Electric cars may be the greatest thing since sliced bread, but you do have to be able to plug them in somewhere and get the juice. From John Mac Ghlionn at The Epoch Times via zerohedge.com:
The importance of a strong power grid cannot be emphasized enough. Often, when a grid fails, the results are terrifying. Of all the major power grids in the world, the United States’ is one of the more vulnerable to attack.
State-sponsored hackers from the likes of Iran, Russia, and, unsurprisingly, China pose a real threat to the United States’ electrical transmission lines. However, there’s another (far less obvious) threat to the grid: electric vehicles (EVs).
Yes, you read that right.
The Biden administration is desperate to consign the internal combustion engine to the dustbin of history. In this radical shift to embrace a new, zero-emission world, Americans are being told to embrace EVs.

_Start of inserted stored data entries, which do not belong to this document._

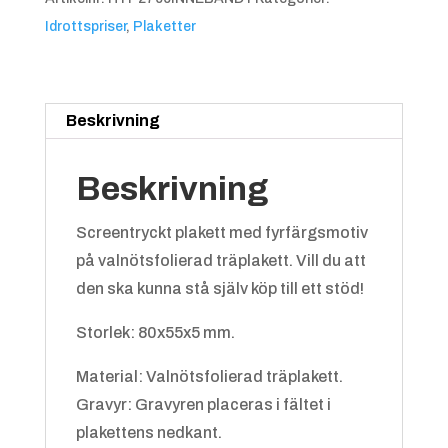
Idrottspriser
,
Plaketter
Beskrivning
Beskrivning
Screentryckt plakett med fyrfärgsmotiv
på valnötsfolierad träplakett. Vill du att
den ska kunna stå själv köp till ett stöd!
Storlek: 80x55x5 mm.
Material: Valnötsfolierad träplakett.
Gravyr: Gravyren placeras i fältet i
plakettens nedkant.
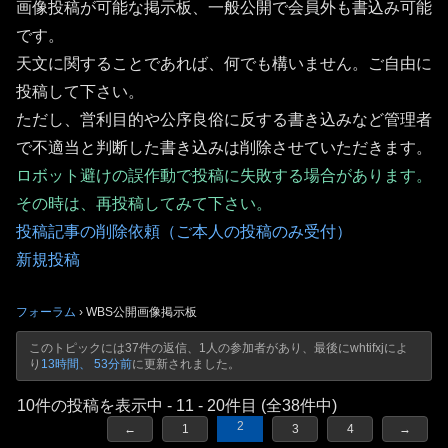
画像投稿が可能な掲示板、一般公開で会員外も書込み可能
です。
天文に関することであれば、何でも構いません。ご自由に
投稿して下さい。
ただし、営利目的や公序良俗に反する書き込みなど管理者
で不適当と判断した書き込みは削除させていただきます。
ロボット避けの誤作動で投稿に失敗する場合があります。
その時は、再投稿してみて下さい。
投稿記事の削除依頼（ご本人の投稿のみ受付）
新規投稿
フォーラム
›
WBS公開画像掲示板
このトピックには37件の返信、1人の参加者があり、最後に
whtifxj
によ
り
13時間、 53分前
に更新されました。
10件の投稿を表示中 - 11 - 20件目 (全38件中)
2
←
1
3
4
→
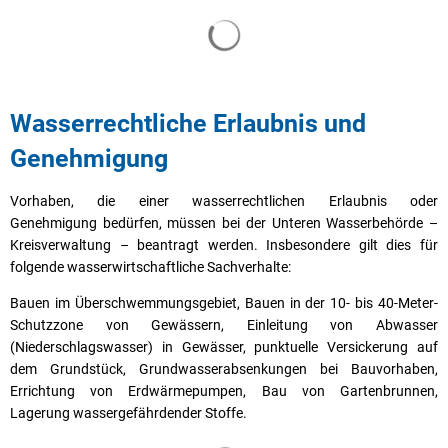
Suchergebnisse werden geladen
Wasserrechtliche Erlaubnis und
Genehmigung
Vorhaben, die einer wasserrechtlichen Erlaubnis oder
Genehmigung bedürfen, müssen bei der Unteren Wasserbehörde –
Kreisverwaltung – beantragt werden. Insbesondere gilt dies für
folgende wasserwirtschaftliche Sachverhalte:
Bauen im Überschwemmungsgebiet, Bauen in der 10- bis 40-Meter-
Schutzzone von Gewässern, Einleitung von Abwasser
(Niederschlagswasser) in Gewässer, punktuelle Versickerung auf
dem Grundstück, Grundwasserabsenkungen bei Bauvorhaben,
Errichtung von Erdwärmepumpen, Bau von Gartenbrunnen,
Lagerung wassergefährdender Stoffe.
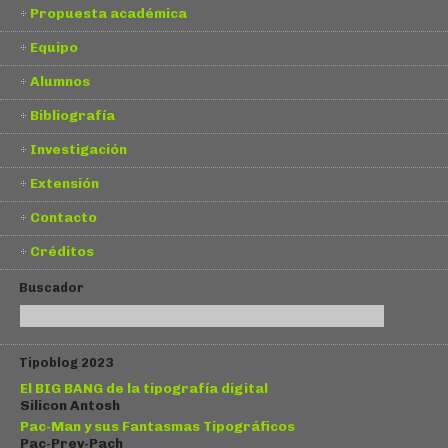
Propuesta académica
Equipo
Alumnos
Bibliografía
Investigación
Extensión
Contacto
Créditos
Buscador
Tipoblog 2023
El BIG BANG de la tipografía digital
Silicon Antosh
Pac-Man y sus Fantasmas Tipográficos
Pac-Prev-Pach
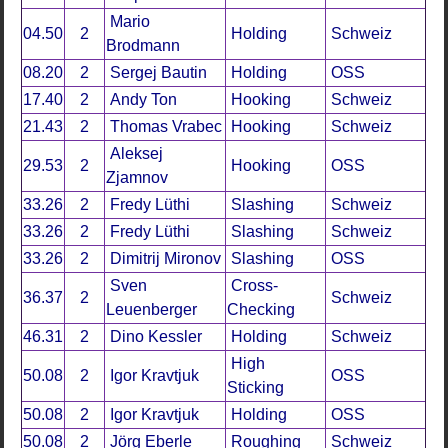
Mario
04.50
2
Holding
Schweiz
Brodmann
08.20
2
Sergej Bautin
Holding
OSS
17.40
2
Andy Ton
Hooking
Schweiz
21.43
2
Thomas Vrabec
Hooking
Schweiz
Aleksej
29.53
2
Hooking
OSS
Zjamnov
33.26
2
Fredy Lüthi
Slashing
Schweiz
33.26
2
Fredy Lüthi
Slashing
Schweiz
33.26
2
Dimitrij Mironov
Slashing
OSS
Sven
Cross-
36.37
2
Schweiz
Leuenberger
Checking
46.31
2
Dino Kessler
Holding
Schweiz
High
50.08
2
Igor Kravtjuk
OSS
Sticking
50.08
2
Igor Kravtjuk
Holding
OSS
50.08
2
Jörg Eberle
Roughing
Schweiz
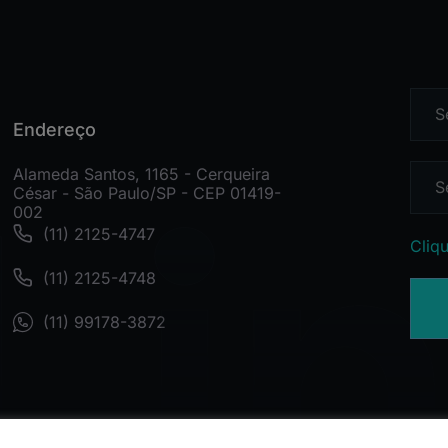
Endereço
Alameda Santos, 1165 - Cerqueira
César - São Paulo/SP - CEP 01419-
002
(11) 2125-4747
Cliqu
(11) 2125-4748
(11) 99178-3872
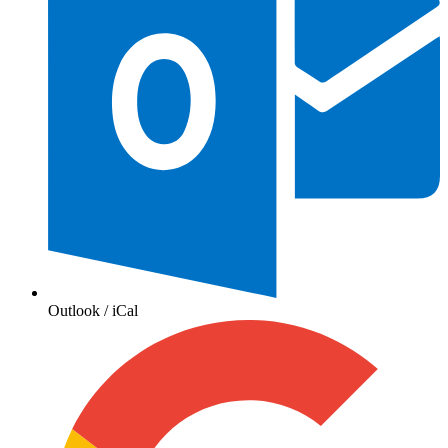
Outlook / iCal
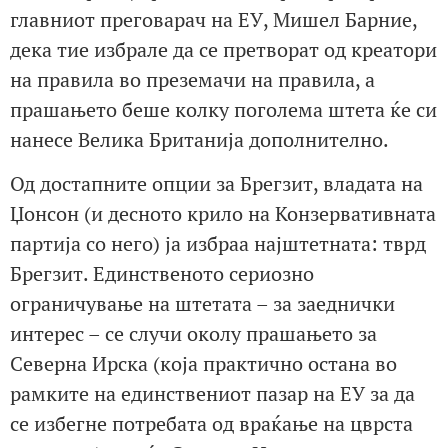
главниот преговарач на ЕУ, Мишел Барние,
дека тие избрале да се претворат од креатори
на правила во преземачи на правила, а
прашањето беше колку поголема штета ќе си
нанесе Велика Британија дополнително.
Од достапните опции за Брегзит, владата на
Џонсон (и десното крило на Конзервативната
партија со него) ја избраа најштетната: тврд
Брегзит. Единственото сериозно
ограничување на штетата – за заеднички
интерес – се случи околу прашањето за
Северна Ирска (која практично остана во
рамките на единствениот пазар на ЕУ за да
се избегне потребата од враќање на цврста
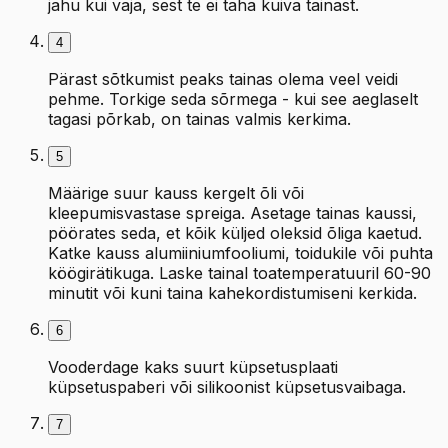
jahu kui vaja, sest te ei taha kuiva tainast.
4
Pärast sõtkumist peaks tainas olema veel veidi
pehme. Torkige seda sõrmega - kui see aeglaselt
tagasi põrkab, on tainas valmis kerkima.
5
Määrige suur kauss kergelt õli või
kleepumisvastase spreiga. Asetage tainas kaussi,
pöörates seda, et kõik küljed oleksid õliga kaetud.
Katke kauss alumiiniumfooliumi, toidukile või puhta
köögirätikuga. Laske tainal toatemperatuuril 60-90
minutit või kuni taina kahekordistumiseni kerkida.
6
Vooderdage kaks suurt küpsetusplaati
küpsetuspaberi või silikoonist küpsetusvaibaga.
7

Such an embrace, however, requires a stellar power grid, the very thing the United States lacks.
Just to be clear, the U.S. power grid (or electric grid) involves a huge network of transmission lines, power plants, and distribution centers. The United States has three major grids: the Eastern Grid, the Western Grid, and the ERCOT Grid, otherwise known as the Texas Grid. Of the three, the Eastern Grid is the largest.
Although the three grids can operate independently, they’re also connected. A failed grid means no power for tens of millions of citizens and prolonged periods of darkness. Imagine a power grid failure in the likes of Los Angeles or New York. The two cities are already riddled with crime; grid failures would make things many times worse.